No idoso o diabetes não é só dependente da insulina sendo de mais fácil controle e em geral é benigno, evoluindo muito bem quando o tratamento for bem administrado.

A prevenção é feita principalmente em pessoas com antecedentes familiares. O tratamento do diabetes na 3ª Idade em geral é feito com dieta pobre em carboidratos, atividade física e às vezes, com o uso de medicamentos que diminuem os níveis de glicose no sangue. Eventualmente faz-se uso da Insulina .

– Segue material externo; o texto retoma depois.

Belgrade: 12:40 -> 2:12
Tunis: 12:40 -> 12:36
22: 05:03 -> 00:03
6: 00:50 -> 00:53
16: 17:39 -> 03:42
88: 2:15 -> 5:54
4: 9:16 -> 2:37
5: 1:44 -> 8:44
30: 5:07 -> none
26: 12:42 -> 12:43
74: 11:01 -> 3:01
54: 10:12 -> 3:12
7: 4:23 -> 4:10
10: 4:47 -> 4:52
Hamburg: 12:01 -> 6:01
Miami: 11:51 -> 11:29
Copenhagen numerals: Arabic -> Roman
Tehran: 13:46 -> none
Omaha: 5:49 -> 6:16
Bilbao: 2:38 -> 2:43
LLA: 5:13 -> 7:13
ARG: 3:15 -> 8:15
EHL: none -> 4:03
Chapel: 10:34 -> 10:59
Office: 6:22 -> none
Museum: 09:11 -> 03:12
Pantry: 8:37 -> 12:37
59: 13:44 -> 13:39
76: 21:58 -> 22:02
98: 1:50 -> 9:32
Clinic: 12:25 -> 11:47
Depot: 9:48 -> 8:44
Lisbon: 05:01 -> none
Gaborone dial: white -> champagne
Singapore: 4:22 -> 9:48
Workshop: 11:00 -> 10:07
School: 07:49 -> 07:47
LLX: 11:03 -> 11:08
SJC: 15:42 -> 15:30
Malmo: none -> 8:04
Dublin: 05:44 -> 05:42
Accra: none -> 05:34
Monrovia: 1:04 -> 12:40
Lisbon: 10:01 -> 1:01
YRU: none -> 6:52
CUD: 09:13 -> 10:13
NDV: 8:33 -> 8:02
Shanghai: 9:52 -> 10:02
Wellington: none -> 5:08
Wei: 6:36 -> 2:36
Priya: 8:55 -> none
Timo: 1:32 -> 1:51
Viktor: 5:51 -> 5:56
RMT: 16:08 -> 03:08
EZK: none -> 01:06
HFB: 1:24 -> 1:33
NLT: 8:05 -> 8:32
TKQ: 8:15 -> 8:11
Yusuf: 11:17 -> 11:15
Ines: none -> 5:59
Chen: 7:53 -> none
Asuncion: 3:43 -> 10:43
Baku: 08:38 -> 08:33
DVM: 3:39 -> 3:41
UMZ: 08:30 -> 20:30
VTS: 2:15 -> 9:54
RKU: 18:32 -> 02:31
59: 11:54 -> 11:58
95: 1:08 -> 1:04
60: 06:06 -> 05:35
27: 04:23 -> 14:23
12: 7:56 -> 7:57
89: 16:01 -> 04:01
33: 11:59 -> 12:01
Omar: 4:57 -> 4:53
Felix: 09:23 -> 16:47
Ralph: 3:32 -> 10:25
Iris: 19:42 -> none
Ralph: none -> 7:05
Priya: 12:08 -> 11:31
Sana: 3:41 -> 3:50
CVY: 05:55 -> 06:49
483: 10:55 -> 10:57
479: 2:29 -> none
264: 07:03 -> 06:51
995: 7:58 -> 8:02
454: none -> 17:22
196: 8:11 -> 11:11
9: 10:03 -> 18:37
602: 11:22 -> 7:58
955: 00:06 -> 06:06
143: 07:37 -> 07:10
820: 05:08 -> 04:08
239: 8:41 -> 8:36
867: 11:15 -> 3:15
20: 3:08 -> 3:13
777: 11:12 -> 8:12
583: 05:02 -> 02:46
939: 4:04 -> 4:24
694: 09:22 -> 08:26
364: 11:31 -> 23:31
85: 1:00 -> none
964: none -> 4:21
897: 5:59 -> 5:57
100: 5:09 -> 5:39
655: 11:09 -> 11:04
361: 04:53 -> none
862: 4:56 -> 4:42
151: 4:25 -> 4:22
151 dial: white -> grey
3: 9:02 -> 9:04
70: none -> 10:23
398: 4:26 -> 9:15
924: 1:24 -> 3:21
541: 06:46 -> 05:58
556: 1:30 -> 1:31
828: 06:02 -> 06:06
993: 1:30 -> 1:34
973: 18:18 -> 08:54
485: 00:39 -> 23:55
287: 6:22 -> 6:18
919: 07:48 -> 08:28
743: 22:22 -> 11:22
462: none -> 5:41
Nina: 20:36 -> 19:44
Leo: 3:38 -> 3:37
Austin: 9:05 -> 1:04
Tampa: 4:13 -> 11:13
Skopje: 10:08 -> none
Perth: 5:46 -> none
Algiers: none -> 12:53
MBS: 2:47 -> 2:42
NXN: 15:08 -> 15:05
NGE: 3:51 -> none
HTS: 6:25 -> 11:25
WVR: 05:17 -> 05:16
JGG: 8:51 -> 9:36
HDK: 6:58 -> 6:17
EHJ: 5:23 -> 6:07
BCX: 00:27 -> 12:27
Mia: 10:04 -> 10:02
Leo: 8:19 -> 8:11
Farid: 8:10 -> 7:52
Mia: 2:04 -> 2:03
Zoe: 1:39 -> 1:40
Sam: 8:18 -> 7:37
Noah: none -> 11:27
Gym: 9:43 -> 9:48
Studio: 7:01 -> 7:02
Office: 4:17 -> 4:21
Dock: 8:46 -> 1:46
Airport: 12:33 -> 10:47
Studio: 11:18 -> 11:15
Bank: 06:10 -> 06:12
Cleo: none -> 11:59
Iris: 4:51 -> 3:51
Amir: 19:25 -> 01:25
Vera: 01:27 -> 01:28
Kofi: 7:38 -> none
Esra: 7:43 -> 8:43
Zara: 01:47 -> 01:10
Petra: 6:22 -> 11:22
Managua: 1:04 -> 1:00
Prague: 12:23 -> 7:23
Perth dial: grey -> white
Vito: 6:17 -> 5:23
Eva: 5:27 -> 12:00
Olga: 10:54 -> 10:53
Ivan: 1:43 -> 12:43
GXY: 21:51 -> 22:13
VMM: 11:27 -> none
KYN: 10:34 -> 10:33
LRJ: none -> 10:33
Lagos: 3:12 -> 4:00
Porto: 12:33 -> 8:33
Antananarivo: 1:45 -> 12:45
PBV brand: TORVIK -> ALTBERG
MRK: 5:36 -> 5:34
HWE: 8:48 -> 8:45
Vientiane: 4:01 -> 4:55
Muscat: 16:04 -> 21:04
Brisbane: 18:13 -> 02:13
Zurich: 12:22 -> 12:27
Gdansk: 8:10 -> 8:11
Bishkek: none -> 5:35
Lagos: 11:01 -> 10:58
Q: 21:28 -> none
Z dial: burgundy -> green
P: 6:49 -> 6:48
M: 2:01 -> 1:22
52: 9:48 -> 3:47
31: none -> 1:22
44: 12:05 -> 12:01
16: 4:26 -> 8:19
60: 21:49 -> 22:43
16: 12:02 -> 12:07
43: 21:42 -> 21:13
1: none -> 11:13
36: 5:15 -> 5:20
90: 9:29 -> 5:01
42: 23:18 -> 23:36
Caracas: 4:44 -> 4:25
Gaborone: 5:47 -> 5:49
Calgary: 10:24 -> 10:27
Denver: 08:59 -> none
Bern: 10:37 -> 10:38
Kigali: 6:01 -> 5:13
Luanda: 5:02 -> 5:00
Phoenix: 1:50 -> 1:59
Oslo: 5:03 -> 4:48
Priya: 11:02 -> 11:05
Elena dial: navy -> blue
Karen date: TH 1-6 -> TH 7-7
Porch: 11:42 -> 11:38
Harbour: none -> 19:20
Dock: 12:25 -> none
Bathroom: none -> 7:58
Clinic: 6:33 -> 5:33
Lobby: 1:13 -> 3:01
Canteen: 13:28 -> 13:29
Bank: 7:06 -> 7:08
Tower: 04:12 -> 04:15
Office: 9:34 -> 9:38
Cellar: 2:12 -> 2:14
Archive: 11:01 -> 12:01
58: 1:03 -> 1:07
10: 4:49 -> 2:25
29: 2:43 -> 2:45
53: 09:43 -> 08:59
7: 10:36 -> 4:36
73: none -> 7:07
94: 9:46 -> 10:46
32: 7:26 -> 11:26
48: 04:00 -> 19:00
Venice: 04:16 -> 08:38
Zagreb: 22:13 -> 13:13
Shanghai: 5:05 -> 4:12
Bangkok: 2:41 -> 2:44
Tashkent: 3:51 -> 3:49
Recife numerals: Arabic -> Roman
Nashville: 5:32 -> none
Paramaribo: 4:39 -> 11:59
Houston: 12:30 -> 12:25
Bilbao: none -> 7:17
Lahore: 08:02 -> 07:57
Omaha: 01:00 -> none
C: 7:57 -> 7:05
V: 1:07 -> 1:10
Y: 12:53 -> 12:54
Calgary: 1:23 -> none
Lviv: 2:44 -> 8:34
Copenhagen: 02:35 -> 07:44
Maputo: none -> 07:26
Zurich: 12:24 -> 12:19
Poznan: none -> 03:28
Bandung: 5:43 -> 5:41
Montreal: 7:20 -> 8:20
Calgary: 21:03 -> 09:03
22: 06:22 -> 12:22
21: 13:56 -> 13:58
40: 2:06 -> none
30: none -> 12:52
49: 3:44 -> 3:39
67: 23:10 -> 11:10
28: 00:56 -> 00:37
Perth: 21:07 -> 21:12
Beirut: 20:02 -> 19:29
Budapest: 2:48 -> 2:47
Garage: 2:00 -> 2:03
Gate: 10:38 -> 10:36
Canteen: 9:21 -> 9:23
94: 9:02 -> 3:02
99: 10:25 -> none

O controle do diabetes está na dependência de importantes mudanças de hábitos alimentares e atividade física, principalmente. A dieta é muito importante e se baseia na restrição de carboidratos, incluindo-se aí o açúcar, a batata, a beterraba, etc. O controle de peso é fundamental pois a obesidade pode desencadear o diabetes.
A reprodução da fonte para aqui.